The next few errors I corrected are just ‘spelling’ mistakes: I think that フライドフード and ヘルシー are supposed to be in katakana all the time, even if they might appear in hiragana in informal contexts. As for the adjectives… おいしい means ‘delicious’ and usually refers to taste in and of itself. No need for 味. You only add a noun when you need to specify what is delicious, including in special cases like 空気がおいしい, which actually means that the air is fresh and clear, and hence ‘delicious’ (i.e. wonderful and pleasing to the senses). The use of the て-form of おいしい (おいしくて) is necessary because Japanese doesn’t join adjectives and verbs using a particle/phrase that means ‘and’; it does so with て-forms (or something called 連用形, which are the masu-stems in the case of verbs) instead. That bit of the sentence means ‘is delicious, and various types of (literally ‘varied’) vegetables…’.
Just a final note on ケーキ と ペストリー と コーヒー in the last sentence: this is not wrong, but technically speaking, if you use と, you’re suggesting you’ve listed everything that they sell. If they sell other types of products, then you should use やs to replace those とs, because you’re raising examples of what they sell, and not listing everything.
がたくさんある is the correct structure, which you used in your first paragraph. Stick to that, and you’ll be fine. As for why it’s usually 銀座三越 and not 三越銀座… I think it’s the same thing as 東京銀座. Here’s the litmus test: try adding の between the elements. Does it fit? Yes? Like with 銀座の三越 (the Mitsukoshi of Ginza)? Then you’re fine. No? Then maybe the order should be reversed. Of course, our best bet is always to check official company websites in such cases, but I think that’s probably the general rule.
I feel that I have to break down the next sentence: at Mitsukoshi Ginza/if we’re talking about Mitsukoshi Ginza (は), we have some people selling dresses and accessories and bags (や because I’m completely certain they sell more than that – I’ve been to Mitsukoshi Ginza – so these are just examples, not the full list; and the whole thing is marked by を because they’re the things being sold) at (で) a popular shopping centre.

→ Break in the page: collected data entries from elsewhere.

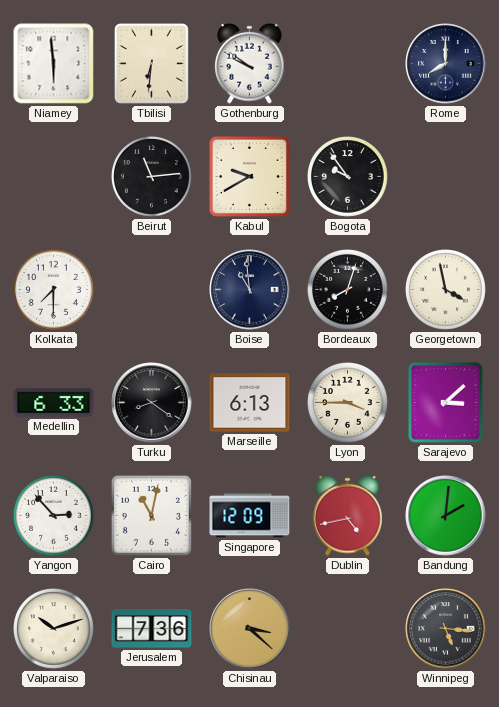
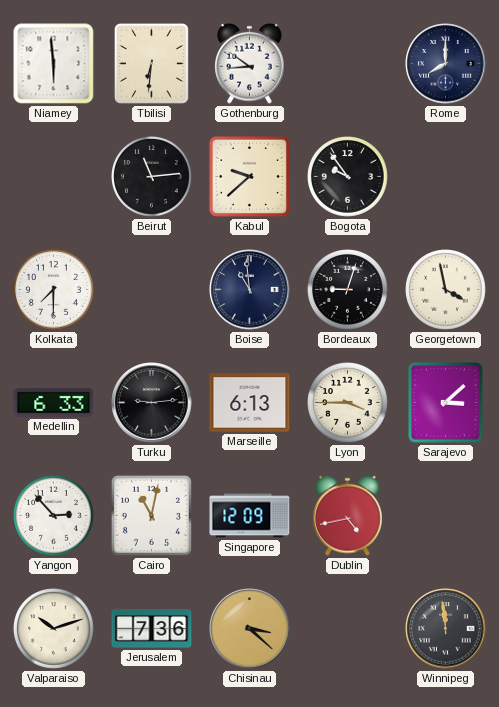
Gothenburg: 9:51 -> 8:51
Kabul: 9:40 -> 9:38
Bordeaux: 8:03 -> 9:03
Turku: 8:21 -> 9:14
Bandung: 2:01 -> none
Winnipeg: 5:16 -> 11:59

Alternatively (and this is probably more accurate, since Mitsukoshi Ginza is just one shopping centre if I’m not wrong, even if it’s a really famous one), the sentence I wrote could be interpreted as ‘Mitsukoshi Ginza is (で – て-form of だ) a popular shopping centre, and sells (売っています) dresses, accessories and bags (among other things).’ Your original sentence meant something like ‘About Mitsukoshi Ginza, popularity sells shopping centres, and dresses, accessories and bags are selling [shopping centres] too.’ (Honestly, that interpretation required some extrapolation because there are two がs to which we can’t assign two different roles, but you get the idea.)
For the last sentence in this section, I suggest you add たとえば=‘for example’, and that you split the sentence into two around あります if you want to use でも, because でも is always used at the beginning of a sentence when it means ‘but’ or ‘however’.
にいきました because you’ve actually been there, if I’m understanding correctly. へいきました wouldn’t be wrong either, but it would just indicate that you’ve headed in that direction before, without indicating whether or not you actually arrived. You can’t use を here because Ginza was not a road that you took on the way to somewhere.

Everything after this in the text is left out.